Page layout parsing data
==========

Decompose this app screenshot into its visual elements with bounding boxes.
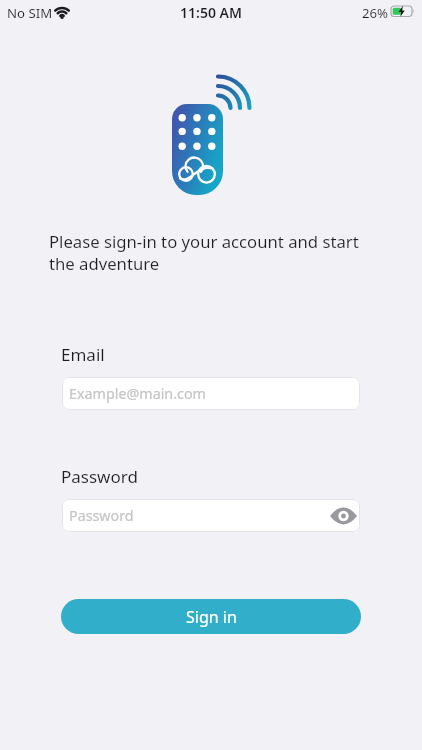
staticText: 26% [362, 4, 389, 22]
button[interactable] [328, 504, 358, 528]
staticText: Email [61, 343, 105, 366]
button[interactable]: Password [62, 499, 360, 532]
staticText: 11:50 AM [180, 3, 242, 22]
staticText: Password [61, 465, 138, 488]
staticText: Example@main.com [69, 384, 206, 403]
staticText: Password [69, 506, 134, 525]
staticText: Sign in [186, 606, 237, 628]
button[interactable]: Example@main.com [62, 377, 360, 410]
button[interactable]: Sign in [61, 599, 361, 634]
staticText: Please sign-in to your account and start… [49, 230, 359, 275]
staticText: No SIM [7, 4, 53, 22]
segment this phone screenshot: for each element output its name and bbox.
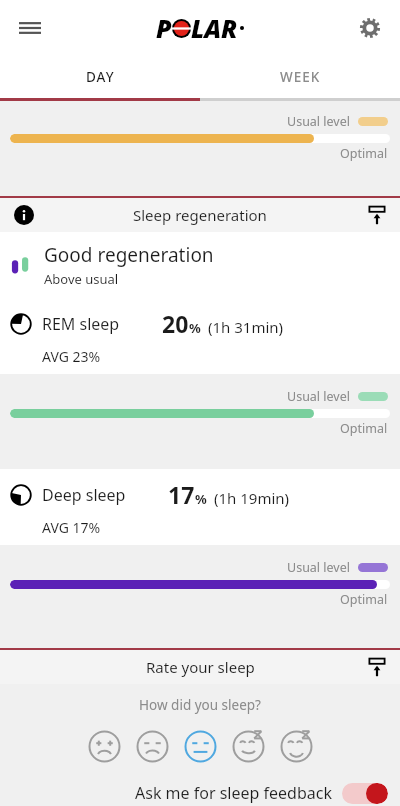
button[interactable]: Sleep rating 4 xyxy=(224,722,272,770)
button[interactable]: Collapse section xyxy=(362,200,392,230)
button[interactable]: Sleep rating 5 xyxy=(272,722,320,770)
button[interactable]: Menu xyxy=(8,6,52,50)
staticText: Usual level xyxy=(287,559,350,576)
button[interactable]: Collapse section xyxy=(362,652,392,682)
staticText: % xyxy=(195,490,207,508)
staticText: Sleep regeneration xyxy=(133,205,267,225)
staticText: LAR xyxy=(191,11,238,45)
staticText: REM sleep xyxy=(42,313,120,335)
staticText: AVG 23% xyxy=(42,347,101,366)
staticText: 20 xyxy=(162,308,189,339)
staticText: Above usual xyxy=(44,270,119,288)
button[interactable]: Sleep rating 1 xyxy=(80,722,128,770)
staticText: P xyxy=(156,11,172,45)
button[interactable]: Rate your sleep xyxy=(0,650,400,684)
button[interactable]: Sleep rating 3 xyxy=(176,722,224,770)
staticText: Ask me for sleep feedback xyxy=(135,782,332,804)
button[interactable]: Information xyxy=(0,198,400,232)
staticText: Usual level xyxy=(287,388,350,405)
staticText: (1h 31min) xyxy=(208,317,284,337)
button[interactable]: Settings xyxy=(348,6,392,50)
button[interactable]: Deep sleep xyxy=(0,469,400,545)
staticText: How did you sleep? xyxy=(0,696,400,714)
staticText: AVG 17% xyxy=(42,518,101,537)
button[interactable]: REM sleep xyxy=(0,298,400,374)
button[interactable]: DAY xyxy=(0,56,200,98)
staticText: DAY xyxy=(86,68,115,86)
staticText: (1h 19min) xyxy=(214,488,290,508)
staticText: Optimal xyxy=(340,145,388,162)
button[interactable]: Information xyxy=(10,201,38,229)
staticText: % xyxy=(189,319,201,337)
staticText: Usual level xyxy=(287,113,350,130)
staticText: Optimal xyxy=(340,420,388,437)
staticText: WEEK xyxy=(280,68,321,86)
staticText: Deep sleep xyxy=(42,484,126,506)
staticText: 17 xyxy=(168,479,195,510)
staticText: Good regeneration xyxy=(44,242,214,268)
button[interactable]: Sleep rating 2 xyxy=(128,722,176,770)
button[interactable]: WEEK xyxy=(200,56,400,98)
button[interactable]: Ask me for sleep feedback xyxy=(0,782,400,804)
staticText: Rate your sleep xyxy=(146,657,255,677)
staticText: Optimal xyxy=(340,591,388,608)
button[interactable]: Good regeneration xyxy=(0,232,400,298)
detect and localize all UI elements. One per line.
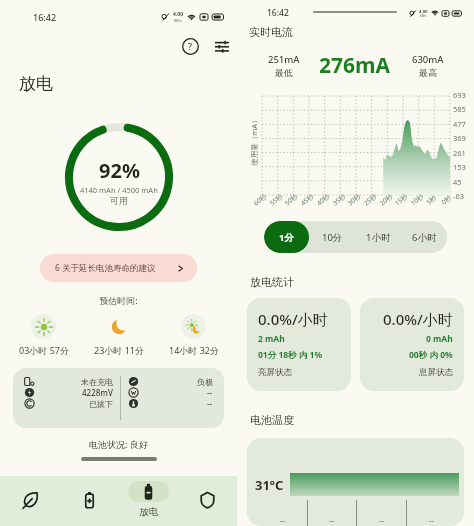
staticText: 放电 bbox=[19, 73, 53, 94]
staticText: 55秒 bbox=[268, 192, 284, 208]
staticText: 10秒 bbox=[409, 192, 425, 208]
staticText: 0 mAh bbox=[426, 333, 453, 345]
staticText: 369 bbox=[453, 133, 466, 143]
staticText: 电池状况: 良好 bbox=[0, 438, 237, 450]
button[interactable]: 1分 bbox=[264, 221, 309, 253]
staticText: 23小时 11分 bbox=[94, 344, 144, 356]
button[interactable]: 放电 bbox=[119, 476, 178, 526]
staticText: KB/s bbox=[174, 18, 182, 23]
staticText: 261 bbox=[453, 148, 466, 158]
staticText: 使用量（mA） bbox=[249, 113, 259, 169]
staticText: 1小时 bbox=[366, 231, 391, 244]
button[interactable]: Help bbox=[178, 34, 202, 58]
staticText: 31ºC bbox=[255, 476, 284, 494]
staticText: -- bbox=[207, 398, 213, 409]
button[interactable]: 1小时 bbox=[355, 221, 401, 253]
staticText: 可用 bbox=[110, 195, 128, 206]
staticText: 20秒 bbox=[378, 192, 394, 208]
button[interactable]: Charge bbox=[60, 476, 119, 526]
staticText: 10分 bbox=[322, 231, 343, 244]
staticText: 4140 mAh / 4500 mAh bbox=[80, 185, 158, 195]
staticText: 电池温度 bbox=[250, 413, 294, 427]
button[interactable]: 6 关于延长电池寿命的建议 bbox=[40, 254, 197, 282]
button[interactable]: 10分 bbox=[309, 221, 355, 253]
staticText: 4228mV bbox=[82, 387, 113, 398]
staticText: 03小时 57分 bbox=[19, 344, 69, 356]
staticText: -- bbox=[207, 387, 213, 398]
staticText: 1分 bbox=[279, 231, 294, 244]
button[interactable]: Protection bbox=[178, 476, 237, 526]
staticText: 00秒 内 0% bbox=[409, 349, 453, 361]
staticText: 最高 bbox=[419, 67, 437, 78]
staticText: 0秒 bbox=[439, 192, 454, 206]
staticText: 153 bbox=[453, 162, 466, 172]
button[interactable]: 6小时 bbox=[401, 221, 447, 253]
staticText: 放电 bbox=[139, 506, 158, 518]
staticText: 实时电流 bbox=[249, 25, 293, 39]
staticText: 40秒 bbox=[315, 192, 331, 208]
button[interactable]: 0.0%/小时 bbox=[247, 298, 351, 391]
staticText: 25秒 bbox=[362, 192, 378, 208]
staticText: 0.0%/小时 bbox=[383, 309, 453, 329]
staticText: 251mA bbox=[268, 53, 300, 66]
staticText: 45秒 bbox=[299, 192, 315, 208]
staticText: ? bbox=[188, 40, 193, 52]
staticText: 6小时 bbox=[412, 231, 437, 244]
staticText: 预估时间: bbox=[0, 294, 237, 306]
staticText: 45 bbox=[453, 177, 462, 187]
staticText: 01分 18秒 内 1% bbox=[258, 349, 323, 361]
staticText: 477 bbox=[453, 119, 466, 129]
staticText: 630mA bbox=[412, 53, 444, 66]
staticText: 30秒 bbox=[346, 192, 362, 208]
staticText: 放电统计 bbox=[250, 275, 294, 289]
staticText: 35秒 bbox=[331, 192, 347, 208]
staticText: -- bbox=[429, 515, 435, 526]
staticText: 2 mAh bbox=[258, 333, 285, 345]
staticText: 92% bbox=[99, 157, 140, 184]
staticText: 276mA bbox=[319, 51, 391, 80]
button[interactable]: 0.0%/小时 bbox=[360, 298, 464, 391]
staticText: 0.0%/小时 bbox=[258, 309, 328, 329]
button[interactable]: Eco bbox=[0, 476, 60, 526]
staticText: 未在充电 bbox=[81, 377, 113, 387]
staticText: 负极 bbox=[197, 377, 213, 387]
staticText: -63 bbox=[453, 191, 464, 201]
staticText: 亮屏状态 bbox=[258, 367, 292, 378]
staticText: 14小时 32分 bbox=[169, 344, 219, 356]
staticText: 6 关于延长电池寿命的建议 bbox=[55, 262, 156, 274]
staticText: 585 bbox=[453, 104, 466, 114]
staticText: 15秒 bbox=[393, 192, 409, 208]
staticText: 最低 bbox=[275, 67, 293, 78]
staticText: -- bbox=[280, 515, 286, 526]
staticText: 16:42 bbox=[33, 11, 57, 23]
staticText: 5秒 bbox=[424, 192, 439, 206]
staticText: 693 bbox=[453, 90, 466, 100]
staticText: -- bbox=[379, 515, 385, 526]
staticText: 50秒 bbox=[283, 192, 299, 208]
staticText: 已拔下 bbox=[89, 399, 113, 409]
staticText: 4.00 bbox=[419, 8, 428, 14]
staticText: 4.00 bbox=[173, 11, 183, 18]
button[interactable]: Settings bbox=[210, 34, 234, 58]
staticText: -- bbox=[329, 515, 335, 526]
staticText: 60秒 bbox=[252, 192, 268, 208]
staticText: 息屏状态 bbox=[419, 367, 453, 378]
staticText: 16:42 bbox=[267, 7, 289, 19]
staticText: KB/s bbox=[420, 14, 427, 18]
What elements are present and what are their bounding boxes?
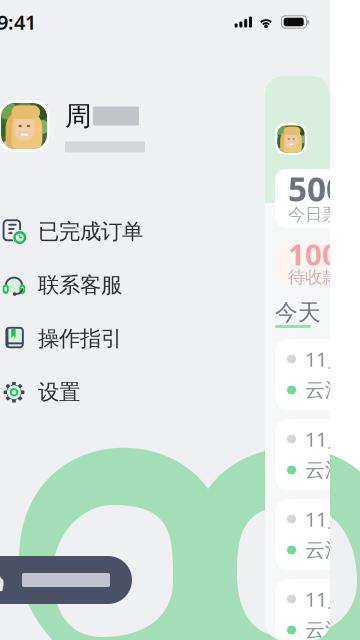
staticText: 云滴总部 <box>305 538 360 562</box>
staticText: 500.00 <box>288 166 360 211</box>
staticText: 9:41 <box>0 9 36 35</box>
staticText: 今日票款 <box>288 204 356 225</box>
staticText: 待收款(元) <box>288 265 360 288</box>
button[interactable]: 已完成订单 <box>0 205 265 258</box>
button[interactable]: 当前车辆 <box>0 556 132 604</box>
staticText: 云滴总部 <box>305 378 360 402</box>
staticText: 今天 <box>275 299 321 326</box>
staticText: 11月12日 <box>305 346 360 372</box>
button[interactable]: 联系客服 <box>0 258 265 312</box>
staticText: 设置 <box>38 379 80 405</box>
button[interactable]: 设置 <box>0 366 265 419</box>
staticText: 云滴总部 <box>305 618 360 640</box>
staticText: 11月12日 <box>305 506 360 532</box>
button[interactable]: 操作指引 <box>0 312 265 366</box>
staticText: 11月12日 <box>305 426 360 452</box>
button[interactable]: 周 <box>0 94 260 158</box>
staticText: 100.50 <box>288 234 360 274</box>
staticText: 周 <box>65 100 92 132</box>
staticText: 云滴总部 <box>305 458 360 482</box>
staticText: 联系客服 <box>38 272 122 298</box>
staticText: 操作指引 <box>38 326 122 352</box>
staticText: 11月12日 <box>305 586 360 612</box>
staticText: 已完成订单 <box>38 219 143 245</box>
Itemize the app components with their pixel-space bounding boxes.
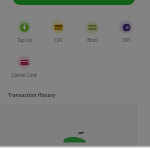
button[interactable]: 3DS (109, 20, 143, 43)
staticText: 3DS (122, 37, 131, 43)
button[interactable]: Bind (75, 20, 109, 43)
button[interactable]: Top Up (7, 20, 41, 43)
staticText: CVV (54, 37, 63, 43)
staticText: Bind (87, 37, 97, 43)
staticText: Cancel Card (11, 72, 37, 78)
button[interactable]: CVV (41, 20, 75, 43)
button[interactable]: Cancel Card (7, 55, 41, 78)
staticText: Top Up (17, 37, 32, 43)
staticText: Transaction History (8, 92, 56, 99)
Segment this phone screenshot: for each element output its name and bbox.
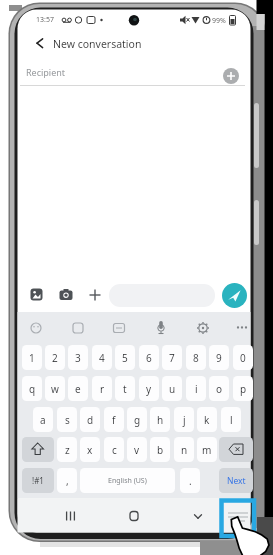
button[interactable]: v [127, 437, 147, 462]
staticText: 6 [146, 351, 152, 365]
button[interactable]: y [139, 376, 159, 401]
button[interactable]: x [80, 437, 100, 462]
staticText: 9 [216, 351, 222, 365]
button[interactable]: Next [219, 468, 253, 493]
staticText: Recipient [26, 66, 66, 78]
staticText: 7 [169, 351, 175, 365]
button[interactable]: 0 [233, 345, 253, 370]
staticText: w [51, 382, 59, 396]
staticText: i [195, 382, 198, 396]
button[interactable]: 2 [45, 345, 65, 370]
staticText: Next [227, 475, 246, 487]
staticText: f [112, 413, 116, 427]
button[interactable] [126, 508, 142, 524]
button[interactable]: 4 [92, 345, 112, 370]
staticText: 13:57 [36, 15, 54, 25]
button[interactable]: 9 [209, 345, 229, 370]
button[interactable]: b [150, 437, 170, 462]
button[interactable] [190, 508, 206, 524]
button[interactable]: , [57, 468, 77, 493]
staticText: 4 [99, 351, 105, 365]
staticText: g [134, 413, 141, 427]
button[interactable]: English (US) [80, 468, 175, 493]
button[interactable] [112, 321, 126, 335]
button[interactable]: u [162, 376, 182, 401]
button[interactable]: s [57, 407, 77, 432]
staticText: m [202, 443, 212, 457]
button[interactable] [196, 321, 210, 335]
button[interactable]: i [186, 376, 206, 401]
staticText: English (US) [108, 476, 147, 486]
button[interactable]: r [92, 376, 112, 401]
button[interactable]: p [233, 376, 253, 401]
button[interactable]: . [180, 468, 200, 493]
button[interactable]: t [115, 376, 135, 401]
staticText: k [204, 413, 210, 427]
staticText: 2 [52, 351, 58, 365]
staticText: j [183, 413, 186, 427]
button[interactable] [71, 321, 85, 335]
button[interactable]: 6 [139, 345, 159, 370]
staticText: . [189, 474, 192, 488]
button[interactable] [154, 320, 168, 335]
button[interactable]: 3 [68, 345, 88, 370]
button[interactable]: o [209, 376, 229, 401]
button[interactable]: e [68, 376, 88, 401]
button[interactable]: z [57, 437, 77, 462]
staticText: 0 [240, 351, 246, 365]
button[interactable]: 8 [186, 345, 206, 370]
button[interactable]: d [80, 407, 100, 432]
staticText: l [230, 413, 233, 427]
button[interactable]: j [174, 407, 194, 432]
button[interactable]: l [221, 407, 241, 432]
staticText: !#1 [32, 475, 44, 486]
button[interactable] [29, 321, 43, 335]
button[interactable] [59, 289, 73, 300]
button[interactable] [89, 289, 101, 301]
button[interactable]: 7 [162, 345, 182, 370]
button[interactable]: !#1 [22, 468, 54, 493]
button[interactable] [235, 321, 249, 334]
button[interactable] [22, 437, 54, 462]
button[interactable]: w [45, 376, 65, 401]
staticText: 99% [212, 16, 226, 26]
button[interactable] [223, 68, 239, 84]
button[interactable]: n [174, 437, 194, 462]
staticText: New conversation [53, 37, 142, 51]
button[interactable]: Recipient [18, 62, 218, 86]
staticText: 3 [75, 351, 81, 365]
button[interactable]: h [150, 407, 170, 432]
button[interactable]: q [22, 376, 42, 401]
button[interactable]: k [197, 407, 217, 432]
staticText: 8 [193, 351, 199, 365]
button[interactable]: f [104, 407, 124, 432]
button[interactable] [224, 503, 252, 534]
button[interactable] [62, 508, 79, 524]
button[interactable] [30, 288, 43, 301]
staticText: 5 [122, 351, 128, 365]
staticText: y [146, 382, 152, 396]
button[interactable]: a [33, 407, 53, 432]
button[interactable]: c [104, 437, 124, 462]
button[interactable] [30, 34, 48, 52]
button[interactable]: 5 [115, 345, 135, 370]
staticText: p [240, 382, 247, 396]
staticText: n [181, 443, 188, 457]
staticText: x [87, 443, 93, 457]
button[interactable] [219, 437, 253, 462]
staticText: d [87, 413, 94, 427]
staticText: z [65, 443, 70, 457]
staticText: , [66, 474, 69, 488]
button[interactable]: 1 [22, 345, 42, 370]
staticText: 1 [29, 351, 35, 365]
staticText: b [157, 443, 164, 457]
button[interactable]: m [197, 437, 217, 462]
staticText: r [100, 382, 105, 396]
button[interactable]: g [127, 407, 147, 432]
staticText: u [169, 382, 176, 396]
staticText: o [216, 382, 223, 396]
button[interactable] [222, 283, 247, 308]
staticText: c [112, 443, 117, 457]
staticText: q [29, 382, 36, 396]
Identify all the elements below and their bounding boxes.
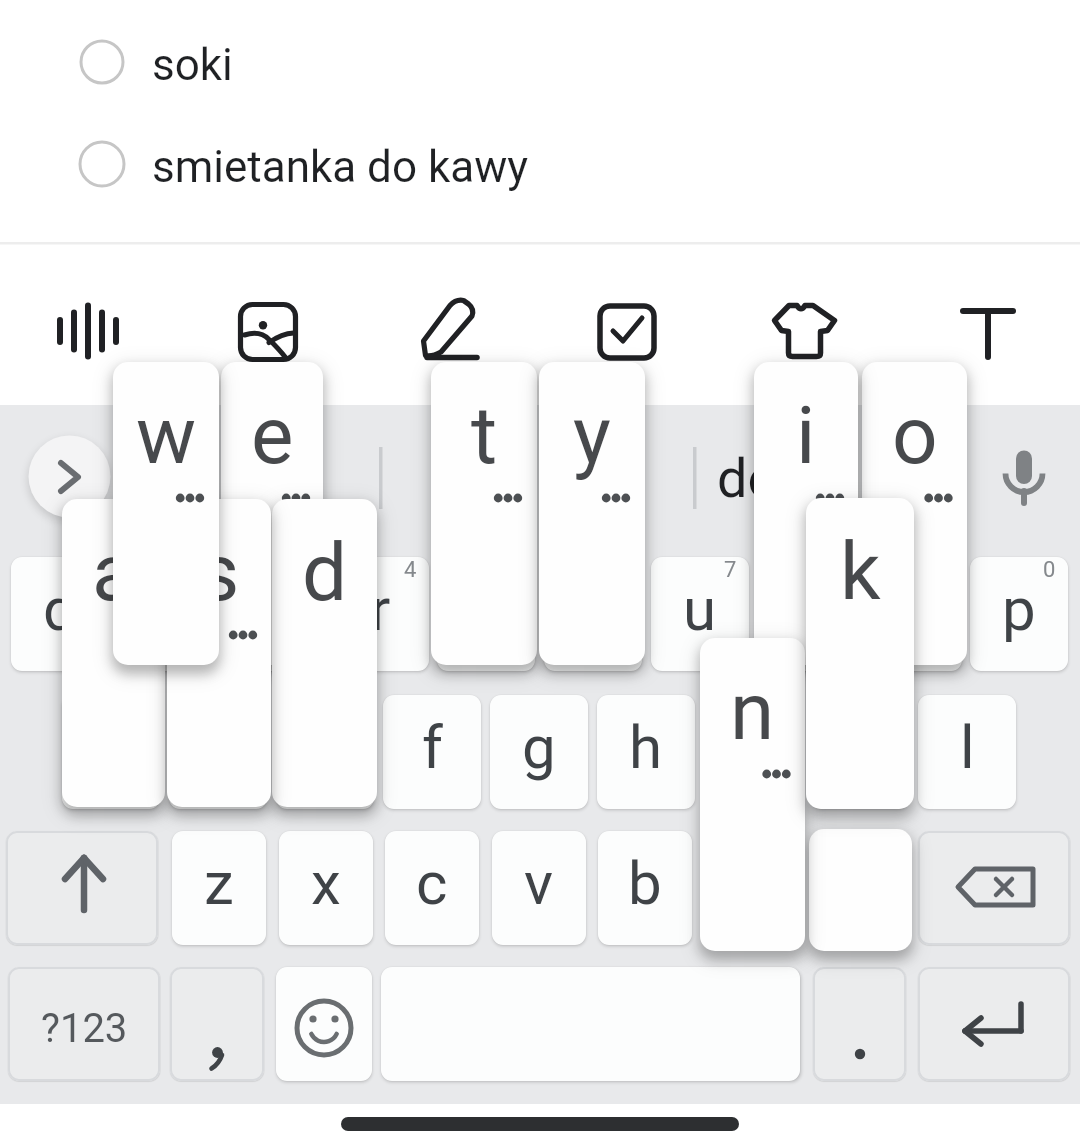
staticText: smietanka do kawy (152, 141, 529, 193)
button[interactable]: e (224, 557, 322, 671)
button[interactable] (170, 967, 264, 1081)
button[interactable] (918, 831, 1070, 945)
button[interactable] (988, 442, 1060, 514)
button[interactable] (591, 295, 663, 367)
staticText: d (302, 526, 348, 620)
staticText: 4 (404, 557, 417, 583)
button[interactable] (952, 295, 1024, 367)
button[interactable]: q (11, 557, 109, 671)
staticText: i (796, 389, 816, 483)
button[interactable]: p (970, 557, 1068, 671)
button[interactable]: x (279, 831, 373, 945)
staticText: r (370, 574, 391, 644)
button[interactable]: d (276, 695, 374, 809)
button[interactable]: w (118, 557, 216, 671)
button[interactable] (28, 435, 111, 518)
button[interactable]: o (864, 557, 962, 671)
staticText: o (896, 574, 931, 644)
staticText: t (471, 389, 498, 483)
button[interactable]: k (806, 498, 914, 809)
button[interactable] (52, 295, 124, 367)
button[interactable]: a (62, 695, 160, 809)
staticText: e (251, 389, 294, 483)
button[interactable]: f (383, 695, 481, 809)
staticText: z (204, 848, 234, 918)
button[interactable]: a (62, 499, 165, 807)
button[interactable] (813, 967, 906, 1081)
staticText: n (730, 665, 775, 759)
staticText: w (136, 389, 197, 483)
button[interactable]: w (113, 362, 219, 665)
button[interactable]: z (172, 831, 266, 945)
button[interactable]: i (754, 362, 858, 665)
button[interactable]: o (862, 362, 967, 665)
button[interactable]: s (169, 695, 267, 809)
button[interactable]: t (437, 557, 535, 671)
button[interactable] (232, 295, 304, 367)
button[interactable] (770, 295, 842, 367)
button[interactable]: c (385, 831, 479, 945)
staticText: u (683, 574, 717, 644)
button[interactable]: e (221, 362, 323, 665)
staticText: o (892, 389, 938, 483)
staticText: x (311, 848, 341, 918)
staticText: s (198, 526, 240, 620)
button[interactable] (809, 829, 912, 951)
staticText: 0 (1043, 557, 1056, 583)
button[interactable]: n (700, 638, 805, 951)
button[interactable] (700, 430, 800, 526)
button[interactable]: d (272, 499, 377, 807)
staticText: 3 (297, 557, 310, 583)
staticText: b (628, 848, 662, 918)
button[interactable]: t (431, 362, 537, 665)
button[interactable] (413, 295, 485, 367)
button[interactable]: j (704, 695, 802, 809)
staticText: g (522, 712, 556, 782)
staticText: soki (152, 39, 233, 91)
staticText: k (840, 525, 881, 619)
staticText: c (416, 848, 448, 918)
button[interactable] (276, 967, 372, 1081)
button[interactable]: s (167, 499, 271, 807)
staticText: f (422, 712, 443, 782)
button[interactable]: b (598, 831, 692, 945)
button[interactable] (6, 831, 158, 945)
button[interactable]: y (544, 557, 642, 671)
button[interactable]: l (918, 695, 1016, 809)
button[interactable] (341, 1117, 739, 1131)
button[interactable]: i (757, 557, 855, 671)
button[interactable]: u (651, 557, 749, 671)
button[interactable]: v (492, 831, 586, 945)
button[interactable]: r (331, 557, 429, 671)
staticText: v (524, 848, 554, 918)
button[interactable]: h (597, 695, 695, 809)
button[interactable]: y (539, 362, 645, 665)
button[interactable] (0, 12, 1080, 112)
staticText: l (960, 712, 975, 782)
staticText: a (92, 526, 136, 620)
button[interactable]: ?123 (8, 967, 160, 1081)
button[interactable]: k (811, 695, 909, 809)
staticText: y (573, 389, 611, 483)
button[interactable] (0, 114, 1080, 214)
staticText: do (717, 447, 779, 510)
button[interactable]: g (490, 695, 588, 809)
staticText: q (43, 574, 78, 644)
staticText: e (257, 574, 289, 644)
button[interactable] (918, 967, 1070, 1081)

==========

WHAT NEEDS TO BE DONE: Search the entries for the word "已完成订单", then list each line that holds it.

REPLY TO THE EXERCISE:
button[interactable]: 已完成订单 <box>0 205 265 258</box>
staticText: 已完成订单 <box>38 219 143 245</box>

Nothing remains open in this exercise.